------ Information given ------
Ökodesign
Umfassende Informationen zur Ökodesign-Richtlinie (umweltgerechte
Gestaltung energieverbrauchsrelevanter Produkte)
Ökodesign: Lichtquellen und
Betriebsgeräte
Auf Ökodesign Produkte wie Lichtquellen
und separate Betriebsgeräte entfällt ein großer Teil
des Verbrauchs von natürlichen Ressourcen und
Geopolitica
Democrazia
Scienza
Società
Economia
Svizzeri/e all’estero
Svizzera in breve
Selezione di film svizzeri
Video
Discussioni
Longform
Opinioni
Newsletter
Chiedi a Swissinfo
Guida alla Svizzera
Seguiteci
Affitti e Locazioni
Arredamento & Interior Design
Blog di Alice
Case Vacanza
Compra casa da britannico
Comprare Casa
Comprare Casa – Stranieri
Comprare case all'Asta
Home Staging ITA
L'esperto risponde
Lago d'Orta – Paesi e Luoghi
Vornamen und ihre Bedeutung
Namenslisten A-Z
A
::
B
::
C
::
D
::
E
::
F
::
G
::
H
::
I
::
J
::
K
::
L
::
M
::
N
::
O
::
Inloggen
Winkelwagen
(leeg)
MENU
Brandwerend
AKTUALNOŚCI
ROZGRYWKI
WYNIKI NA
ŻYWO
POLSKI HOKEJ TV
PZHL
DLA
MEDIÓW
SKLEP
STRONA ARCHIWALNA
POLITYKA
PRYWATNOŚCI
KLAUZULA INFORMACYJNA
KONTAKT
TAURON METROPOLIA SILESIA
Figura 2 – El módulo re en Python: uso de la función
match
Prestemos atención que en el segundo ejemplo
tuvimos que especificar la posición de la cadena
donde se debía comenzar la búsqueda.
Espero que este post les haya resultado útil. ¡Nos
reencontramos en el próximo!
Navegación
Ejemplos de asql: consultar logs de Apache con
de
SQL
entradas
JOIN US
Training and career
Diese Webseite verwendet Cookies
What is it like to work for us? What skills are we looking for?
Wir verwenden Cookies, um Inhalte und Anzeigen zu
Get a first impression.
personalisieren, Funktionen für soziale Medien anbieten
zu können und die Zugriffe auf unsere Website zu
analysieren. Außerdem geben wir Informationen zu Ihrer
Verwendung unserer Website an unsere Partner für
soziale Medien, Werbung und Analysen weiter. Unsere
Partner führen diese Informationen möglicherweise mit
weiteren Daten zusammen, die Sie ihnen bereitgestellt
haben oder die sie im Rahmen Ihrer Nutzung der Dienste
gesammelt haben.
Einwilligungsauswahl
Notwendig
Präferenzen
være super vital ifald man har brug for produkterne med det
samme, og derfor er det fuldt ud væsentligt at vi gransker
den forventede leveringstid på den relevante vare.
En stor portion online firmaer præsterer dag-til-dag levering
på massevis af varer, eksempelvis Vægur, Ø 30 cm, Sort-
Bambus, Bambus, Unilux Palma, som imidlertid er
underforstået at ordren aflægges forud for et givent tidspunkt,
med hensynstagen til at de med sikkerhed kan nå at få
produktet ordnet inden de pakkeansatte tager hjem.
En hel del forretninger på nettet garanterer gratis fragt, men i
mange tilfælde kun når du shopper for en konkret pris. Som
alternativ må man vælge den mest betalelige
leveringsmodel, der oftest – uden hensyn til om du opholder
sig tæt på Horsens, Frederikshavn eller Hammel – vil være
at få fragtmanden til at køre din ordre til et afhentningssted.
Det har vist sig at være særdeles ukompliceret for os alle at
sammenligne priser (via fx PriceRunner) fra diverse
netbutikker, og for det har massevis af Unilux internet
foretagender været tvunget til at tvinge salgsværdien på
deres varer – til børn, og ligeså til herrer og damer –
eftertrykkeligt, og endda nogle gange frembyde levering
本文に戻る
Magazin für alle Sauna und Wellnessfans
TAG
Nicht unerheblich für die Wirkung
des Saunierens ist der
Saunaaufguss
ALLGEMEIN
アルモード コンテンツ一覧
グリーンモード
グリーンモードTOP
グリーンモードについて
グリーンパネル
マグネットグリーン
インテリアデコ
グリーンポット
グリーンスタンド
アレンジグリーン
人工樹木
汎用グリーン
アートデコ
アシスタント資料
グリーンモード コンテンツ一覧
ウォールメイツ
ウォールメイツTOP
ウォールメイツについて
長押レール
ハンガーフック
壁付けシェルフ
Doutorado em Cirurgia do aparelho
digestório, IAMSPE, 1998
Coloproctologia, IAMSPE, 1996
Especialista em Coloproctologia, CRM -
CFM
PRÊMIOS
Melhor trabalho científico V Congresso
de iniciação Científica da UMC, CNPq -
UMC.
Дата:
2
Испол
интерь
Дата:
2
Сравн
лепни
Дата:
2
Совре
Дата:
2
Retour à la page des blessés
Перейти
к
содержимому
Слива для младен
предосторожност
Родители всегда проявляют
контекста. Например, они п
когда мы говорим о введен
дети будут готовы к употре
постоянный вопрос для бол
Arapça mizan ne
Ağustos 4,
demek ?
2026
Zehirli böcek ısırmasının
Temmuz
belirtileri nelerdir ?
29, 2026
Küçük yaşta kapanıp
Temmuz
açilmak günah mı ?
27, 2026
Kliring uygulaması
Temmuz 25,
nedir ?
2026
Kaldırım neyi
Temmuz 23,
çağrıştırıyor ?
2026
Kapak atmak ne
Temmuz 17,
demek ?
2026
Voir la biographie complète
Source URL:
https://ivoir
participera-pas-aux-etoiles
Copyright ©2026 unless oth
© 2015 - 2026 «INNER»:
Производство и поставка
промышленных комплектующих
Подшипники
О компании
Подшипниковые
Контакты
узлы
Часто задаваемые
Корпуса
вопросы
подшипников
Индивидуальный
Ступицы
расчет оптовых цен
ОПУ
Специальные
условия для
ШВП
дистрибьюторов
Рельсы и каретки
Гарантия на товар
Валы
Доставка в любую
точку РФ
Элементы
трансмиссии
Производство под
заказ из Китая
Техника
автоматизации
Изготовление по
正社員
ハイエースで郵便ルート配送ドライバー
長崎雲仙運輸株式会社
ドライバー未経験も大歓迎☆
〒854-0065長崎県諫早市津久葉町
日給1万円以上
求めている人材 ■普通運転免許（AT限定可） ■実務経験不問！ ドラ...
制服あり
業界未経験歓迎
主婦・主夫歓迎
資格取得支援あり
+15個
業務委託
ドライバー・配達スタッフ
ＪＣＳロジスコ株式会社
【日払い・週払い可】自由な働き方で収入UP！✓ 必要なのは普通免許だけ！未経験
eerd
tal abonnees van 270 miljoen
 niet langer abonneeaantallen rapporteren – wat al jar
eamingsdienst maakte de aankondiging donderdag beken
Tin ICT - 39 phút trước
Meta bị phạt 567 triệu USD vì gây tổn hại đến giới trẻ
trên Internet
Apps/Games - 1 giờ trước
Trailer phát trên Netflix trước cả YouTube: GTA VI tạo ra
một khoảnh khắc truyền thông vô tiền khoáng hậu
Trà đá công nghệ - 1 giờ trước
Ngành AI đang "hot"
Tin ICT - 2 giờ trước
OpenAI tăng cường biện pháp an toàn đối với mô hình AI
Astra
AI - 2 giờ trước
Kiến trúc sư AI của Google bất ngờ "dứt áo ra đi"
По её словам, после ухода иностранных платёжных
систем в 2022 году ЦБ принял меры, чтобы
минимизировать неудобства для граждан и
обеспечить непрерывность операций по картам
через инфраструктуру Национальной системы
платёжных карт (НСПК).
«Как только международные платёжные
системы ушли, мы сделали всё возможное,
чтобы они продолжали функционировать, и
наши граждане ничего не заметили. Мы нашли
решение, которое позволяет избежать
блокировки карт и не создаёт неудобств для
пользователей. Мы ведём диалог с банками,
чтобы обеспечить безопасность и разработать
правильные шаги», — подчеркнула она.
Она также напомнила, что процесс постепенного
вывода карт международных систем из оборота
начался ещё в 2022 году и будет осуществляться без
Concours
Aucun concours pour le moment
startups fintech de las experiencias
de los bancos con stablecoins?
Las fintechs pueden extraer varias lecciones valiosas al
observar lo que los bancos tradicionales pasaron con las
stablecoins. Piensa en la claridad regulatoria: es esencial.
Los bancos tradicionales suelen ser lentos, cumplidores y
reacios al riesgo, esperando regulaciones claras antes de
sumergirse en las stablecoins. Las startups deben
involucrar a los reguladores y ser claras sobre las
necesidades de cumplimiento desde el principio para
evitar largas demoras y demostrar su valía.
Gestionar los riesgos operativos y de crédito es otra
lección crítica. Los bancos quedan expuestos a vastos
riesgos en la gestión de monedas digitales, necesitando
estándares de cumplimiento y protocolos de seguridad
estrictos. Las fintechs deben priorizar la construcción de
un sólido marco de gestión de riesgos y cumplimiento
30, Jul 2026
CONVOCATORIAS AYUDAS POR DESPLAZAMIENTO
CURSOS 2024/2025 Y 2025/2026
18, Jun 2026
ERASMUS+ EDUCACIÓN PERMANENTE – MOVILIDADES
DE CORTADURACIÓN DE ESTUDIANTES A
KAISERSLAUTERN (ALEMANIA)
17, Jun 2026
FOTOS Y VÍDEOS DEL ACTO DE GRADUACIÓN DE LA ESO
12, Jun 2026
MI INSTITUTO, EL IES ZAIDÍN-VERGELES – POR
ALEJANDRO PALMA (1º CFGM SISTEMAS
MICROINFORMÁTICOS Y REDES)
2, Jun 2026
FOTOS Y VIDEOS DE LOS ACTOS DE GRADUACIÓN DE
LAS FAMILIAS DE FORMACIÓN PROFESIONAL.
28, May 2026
------
▸ Description of the task
Using the entries above, find all lines with "году". Copy them.

▸ Answer space
систем в 2022 году ЦБ принял меры, чтобы
начался ещё в 2022 году и будет осуществляться без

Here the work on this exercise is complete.